Wherever you happen to be you are welcome in the We Campaign, and regardless of nationality. It's critical, it's interesting, and it takes but a few moments to join. So we all should be adding our weight to the critical mass. Two million is an extraordinary achievement, but Al is aiming for 10 million. That would make it the largest campaign in American history - and a truly irresistible force for the planet. You can join it here.
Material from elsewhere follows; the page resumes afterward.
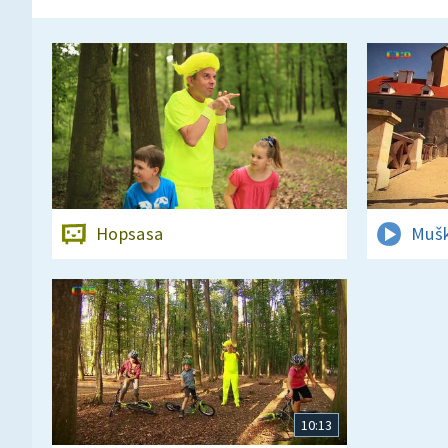
Hopsasa
Mušk
10:13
Yet there are are currently around 6.8 billions two legged monsters here on Earth, so where are the rest? And what can they be thinking? Of the mass of humanity 10 million is but a drop in the ocean, and we have known from the outset that if America goes down everything is lost.

Regardless, a great deal to celebrate universally, so have a happy day one and all. And better luck with the pancakes.

Monday 29 June 2009

Pig Business: 2200 tomorrow

Excellent news. Tracy Worcester's documentary Pig Business has finally cleared the legal obstacles and should finally be shown on More 4 at 10.00 pm on Tuesday 30 June. It's going out as part of their 'Great British Food Fight', though it is relevant to food production everywhere, particularly in the USA and the EU.

Don't miss this one. It's vitally important for the pigs, sure, and that matters -tremendously. Just as important for humanity that it decisively rejects the mindset that embraces such indefensible, abject cruelty as a necessity, economic expedient, or even revels in it as a positive improvement in efficiency.

Yet this film is far more than just an expose horrors of factory pig farming. Along the way it questions our whole relationship to food and the environmental consequences arising from it at a most fundamental level. In essence, you get what you pay for - be it benign and enlightened, or utterly unacceptable. Here we get that message unequivocally and straight from the horse's mouth.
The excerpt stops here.